Select the lines below containing the word "Upacara".

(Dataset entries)
────

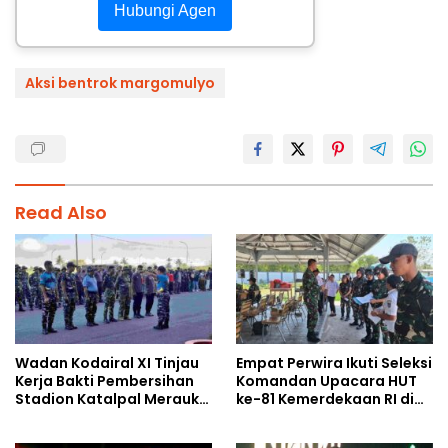
Hubungi Agen
Aksi bentrok margomulyo
Read Also
Wadan Kodairal XI Tinjau
Empat Perwira Ikuti Seleksi
Kerja Bakti Pembersihan
Komandan Upacara HUT
Stadion Katalpal Merauke,
ke-81 Kemerdekaan RI di
Jelang Upacara HUT Ke-81
Papua Selatan
Kemerdekaan RI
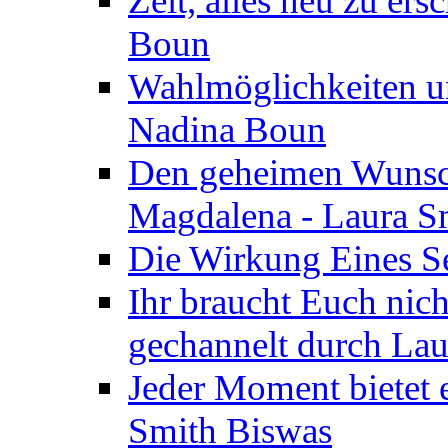
Zeit, alles neu zu ers
Boun
Wahlmöglichkeiten un
Nadina Boun
Den geheimen Wunsch
Magdalena - Laura S
Die Wirkung Eines Seg
Ihr braucht Euch nic
gechannelt durch La
Jeder Moment bietet 
Smith Biswas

────

▸ **Answer to this problem**
Komandan Upacara HUT
Jelang Upacara HUT Ke-81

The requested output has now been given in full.